● WORK ITEM
From the listing below, pick out each line with the word "Peugeot".

________________________________________

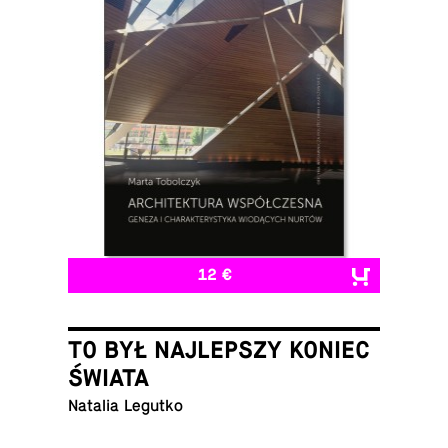
12 €
TO BYŁ NAJLEPSZY KONIEC
ŚWIATA
Natalia Legutko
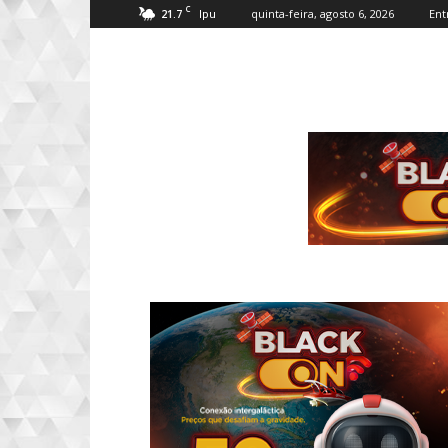
C
21.7
quinta-feira, agosto 6, 2026
Ent
Ipu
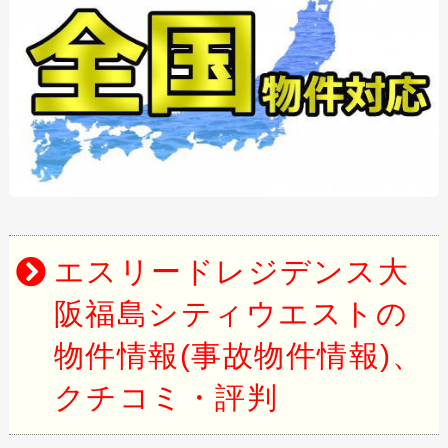
エスリードレジデンス大
阪福島シティウエストの
物件情報(事故物件情報)、
クチコミ・評判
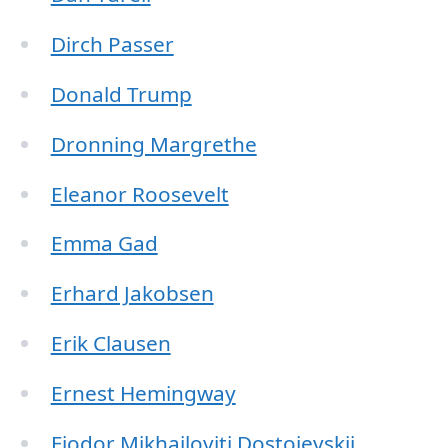
Dirch Passer
Donald Trump
Dronning Margrethe
Eleanor Roosevelt
Emma Gad
Erhard Jakobsen
Erik Clausen
Ernest Hemingway
Fjodor Mikhajlovitj Dostojevskij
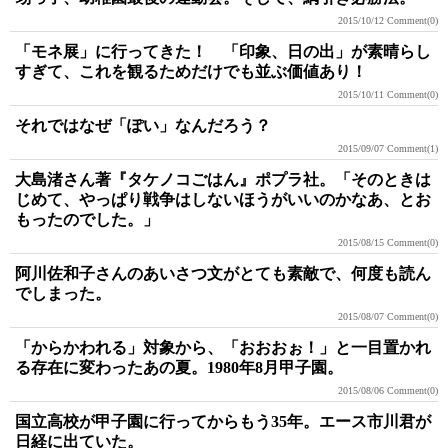
2015/10/12
Comment(0)
「モネ展」に行ってきた！ 「印象、日の出」が素晴らし
すぎて、これを観るためだけでも並ぶ価値あり！
2015/10/11
Comment(0)
それではなぜ「ぽい」なんだろう？
2015/09/07
Comment(1)
大島渚さん著『タケノコごはん』ポプラ社。「そのときは
じめて、やっぱり戦争はしないほうがいいのかなあ、とお
もったのでした。」
2015/08/15
Comment(0)
阿川佐和子さんのあいさつ文がとても素敵で、何度も読ん
でしまった。
2015/08/07
Comment(0)
「からかわれる」対象から、「おおおぉ！」と一目置かれ
る存在に変わったあの夏。1980年8月甲子園。
2015/08/06
Comment(0)
国立高校が甲子園に行ってからもう35年。エース市川君が
日経に出ていた。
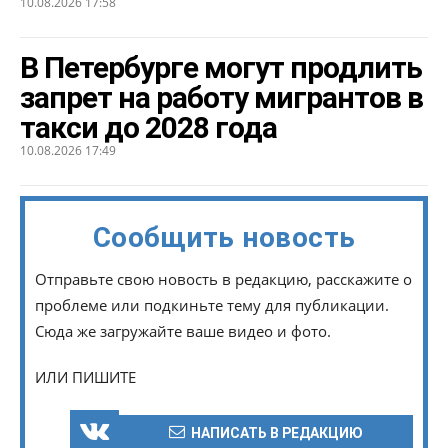
10.08.2026 17:58
В Петербурге могут продлить
запрет на работу мигрантов в
такси до 2028 года
10.08.2026 17:49
Сообщить новость
Отправьте свою новость в редакцию, расскажите о
проблеме или подкиньте тему для публикации.
Сюда же загружайте ваше видео и фото.
ИЛИ ПИШИТЕ
НАПИСАТЬ В РЕДАКЦИЮ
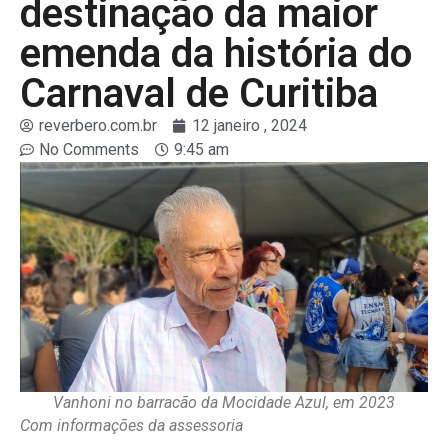
destinação da maior
emenda da história do
Carnaval de Curitiba
reverbero.com.br
12 janeiro , 2024
No Comments
9:45 am
Vanhoni no barracão da Mocidade Azul, em 2023
Com informações da assessoria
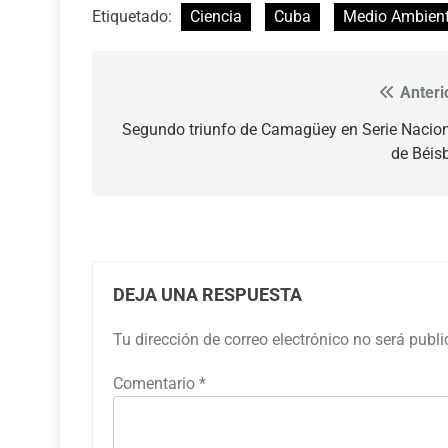
Etiquetado:
Ciencia
Cuba
Medio Ambien
Anteri
Navegación
de
Segundo triunfo de Camagüey en Serie Nacio
de Béis
entradas
DEJA UNA RESPUESTA
Tu dirección de correo electrónico no será publ
Comentario
*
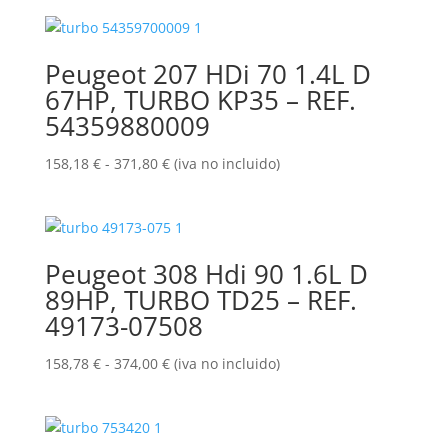
Peugeot 207 HDi 70 1.4L D
67HP, TURBO KP35 – REF.
54359880009
Rango
158,18
€
-
371,80
€
(iva no incluido)
de
precios:
desde
158,18 €
Peugeot 308 Hdi 90 1.6L D
hasta
89HP, TURBO TD25 – REF.
371,80 €
49173-07508
Rango
158,78
€
-
374,00
€
(iva no incluido)
de
precios:
desde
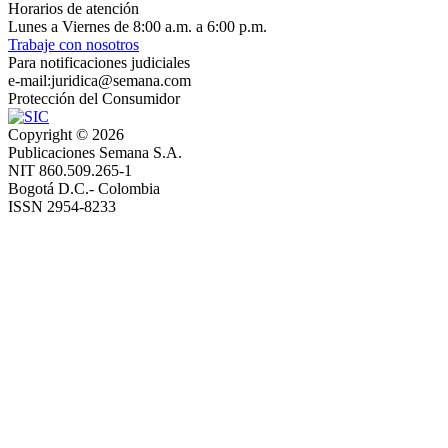
Horarios de atención
Lunes a Viernes de 8:00 a.m. a 6:00 p.m.
Trabaje con nosotros
Para notificaciones judiciales
e-mail:juridica@semana.com
Protección del Consumidor
Copyright ©
2026
Publicaciones Semana S.A.
NIT 860.509.265-1
Bogotá D.C.- Colombia
ISSN 2954-8233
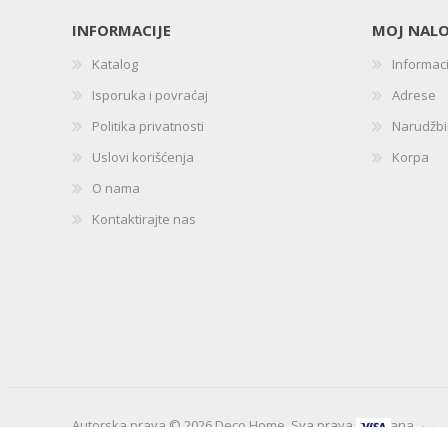
INFORMACIJE
MOJ NAL
Katalog
Informac
Isporuka i povraćaj
Adrese
Politika privatnosti
Narudžb
Uslovi korišćenja
Korpa
O nama
Kontaktirajte nas
Autorska prava © 2026 Deco Home. Sva prava zadržana.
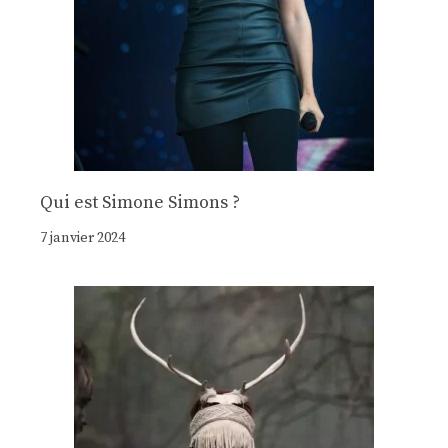
Qui est Simone Simons ?
7 janvier 2024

________________________________________

● RESULT OF THIS EXERCISE
Peugeot 207 HDi 70 1.4L D
Peugeot 308 Hdi 90 1.6L D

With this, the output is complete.